Why there's no good reason to buy a Chromebook

Why are Chromebooks not selling, except to school districts? The better question might be why would anyone buy a Chromebook when they do so little? Microsoft takes an utterly different and more useful approach.
Written by Larry Seltzer, Contributor

[Math geek correction below. See the diagram caption.] 

This is a great era for computer consumers. It's an era of bold experimentation in product design. Many different vendors are taking many different approaches to grab the consumer.

Some of these ideas are great ones and some of them are stupid and useless. I like to think of them in terms of how much they can do, or how practical they are to use for a wide variety of tasks. With that in mind, here's how I see the market for mobile computers (not counting phones):

The mobile computer (not phones) market, conceptually, as a Euler (correction: not Venn) diagram. Perhaps "Windows laptop" should include Macbooks.

In the diagram you can see a philosophy I've held ever since the iPad came out: Tablets do some cool and useful things, but they are far from being laptop replacements. I do a lot of typing and it just can't be done on glass. There are some great third-party keyboards for the iPad and other tablets from Zagg, Logitech and others, but they just don't work as well.

The diagram makes the point that Microsoft is taking a very different approach than Google, especially with regard to hybrid tablet/laptop devices like the Surface. You can see it in their ads about how "…the new Surface with Windows gives you one experience for everything in your life."

Someone correct me if I'm wrong, but as I see it, there's nothing you can do with a Chromebook that you can't do with a Windows laptop running Chrome. I just shopped a bit on Amazon and it looks like the prices aren't all that different. So what's the point of buying a Chromebook?

It's important to point out that just because product or segment A does as much and more as product or segment B, it doesn't follow that A does these things as well as B. Thus, many would argue that even if an Android tablet does everything (conceptually) that an iPad does, it doesn't do it as well. (And for sure, they would say, a Windows 8 tablet doesn't do it as well.)

But what does a Chromebook do? It runs Chrome. So can a Windows laptop. So can a MacBook. 

The idea of the hybrids like the Surface is to address all these different sets of user needs. It's a tablet. It's a laptop computer running Windows and Office and all your other Windows programs. It runs Chrome, and therefore does everything a Chromebook does, and the cost is not all that different.

It's with the hybrids that most of the wacky system design is happening. You've got the Lenovo Yoga that flips over backwards. You've got the Dell XPS 12 with the screen that rotates inside a frame. You've got the HP ENVY with a display that pulls off. Windows 8 hybrids would be a slam-dunk if only Microsoft could get people more enthusiastic about Windows 8. Will Windows 8.1 turn the corner? I wouldn't bet on it, but perhaps.
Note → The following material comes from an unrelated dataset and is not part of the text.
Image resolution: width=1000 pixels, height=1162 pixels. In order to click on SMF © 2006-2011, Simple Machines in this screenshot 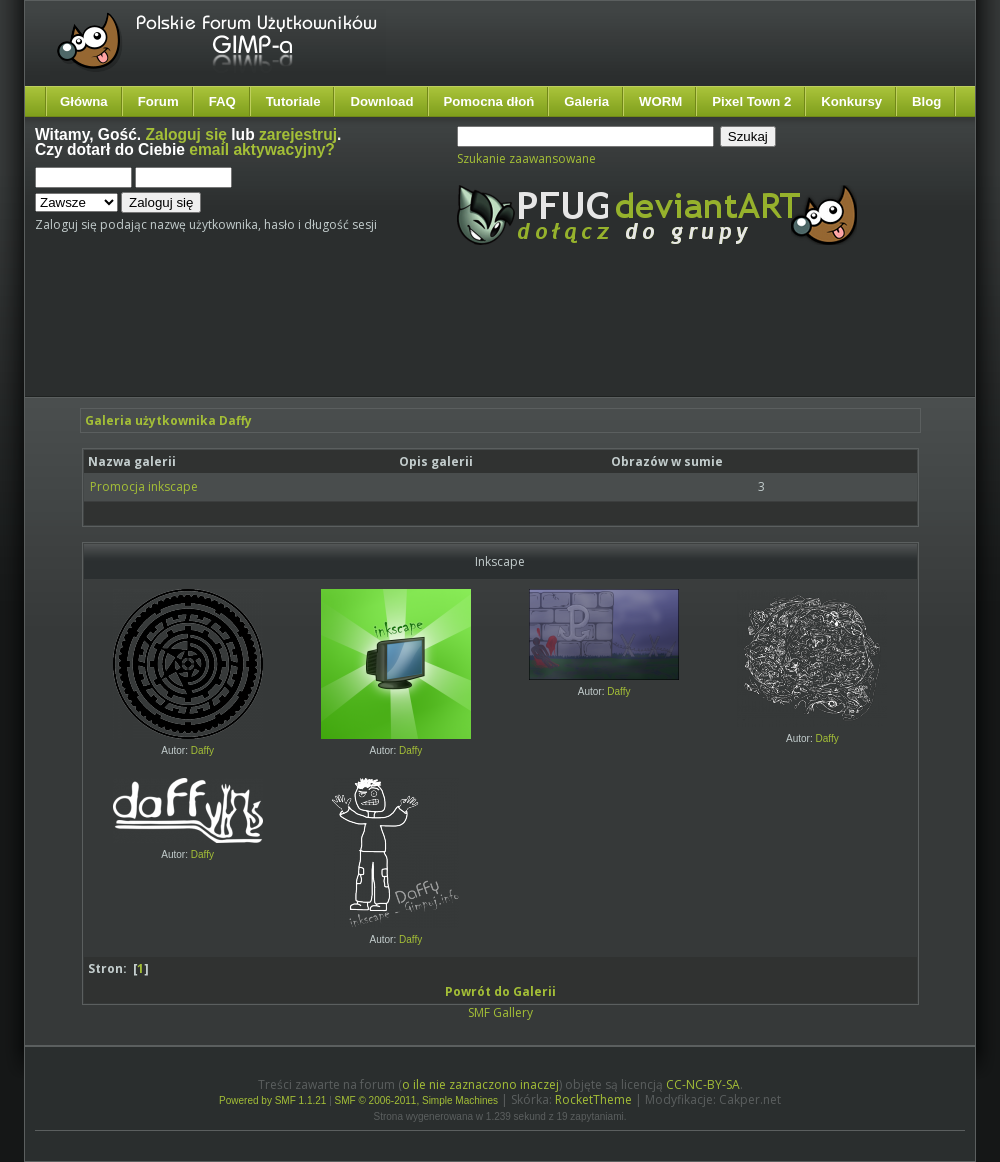 , I will do `click(417, 1100)`.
There's no question in my mind that Microsoft can get consumers to buy a lot of these devices just by flooding stores with them and promoting them properly. 

It's no surprise that nobody (except for school districts) is buying Chromebooks. If you went into a store and saw all these things, or even a conventional Windows 7 laptop, and then saw a laptop that was basically just a web browser, which would you buy?